Items from a data source

——

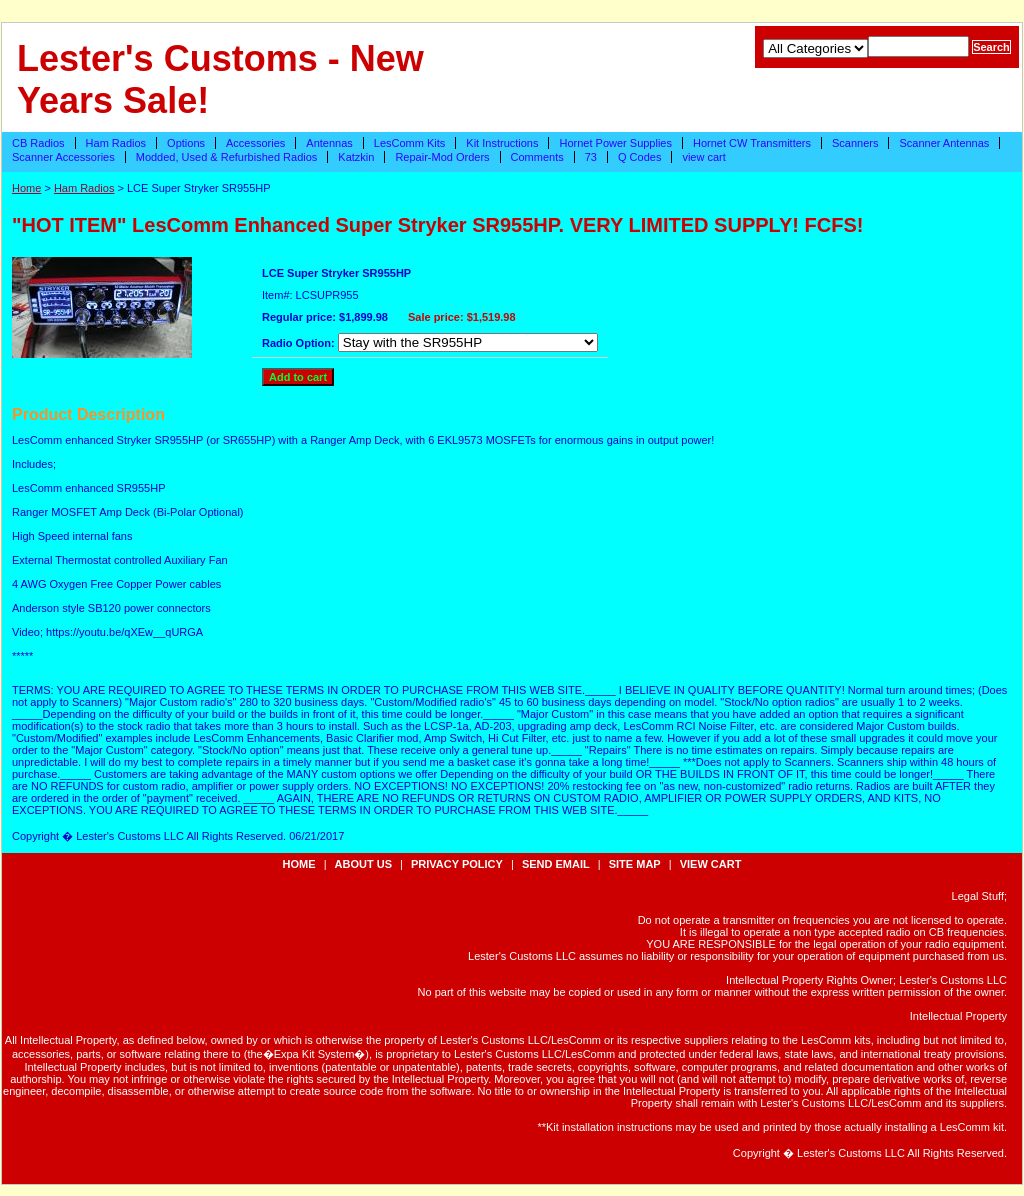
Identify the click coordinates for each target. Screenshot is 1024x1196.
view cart (703, 157)
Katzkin (356, 157)
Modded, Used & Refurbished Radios (227, 157)
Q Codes (639, 157)
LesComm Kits (410, 143)
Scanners (855, 143)
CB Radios (38, 143)
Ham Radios (116, 143)
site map (635, 864)
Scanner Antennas (944, 143)
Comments (537, 157)
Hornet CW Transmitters (752, 143)
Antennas (329, 143)
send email (556, 864)
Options (186, 143)
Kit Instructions (502, 143)
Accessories (255, 143)
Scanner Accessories (63, 157)
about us (363, 864)
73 (591, 157)
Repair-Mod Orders (442, 157)
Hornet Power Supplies (615, 143)
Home (26, 188)
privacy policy (457, 864)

——

TASK GOAL
Pull each line containing "Hornet" from the records.

RESPONSE TO THE EXERCISE
Hornet CW Transmitters (752, 143)
Hornet Power Supplies (615, 143)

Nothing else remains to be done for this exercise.